Work request: In the copy, include every entry exactly but none of the images.

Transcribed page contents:
━━━━━━━━━━━━━━━━━━━━

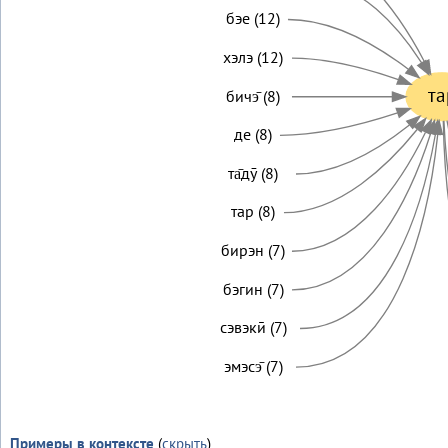
бэе (12)
хэлэ (12)
та
бичэ̄ (8)
де (8)
та̄дӯ (8)
тар (8)
бирэн (7)
бэгин (7)
сэвэкӣ (7)
эмэсэ̄ (7)
Примеры в контексте
(
скрыть
)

━━━━━━━━━━━━━━━━━━━━

Task output:
бэе (12)
хэлэ (12)
та
бичэ̄ (8)
де (8)
та̄дӯ (8)
тар (8)
бирэн (7)
бэгин (7)
сэвэкӣ (7)
эмэсэ̄ (7)
Примеры в контексте
(
скрыть
)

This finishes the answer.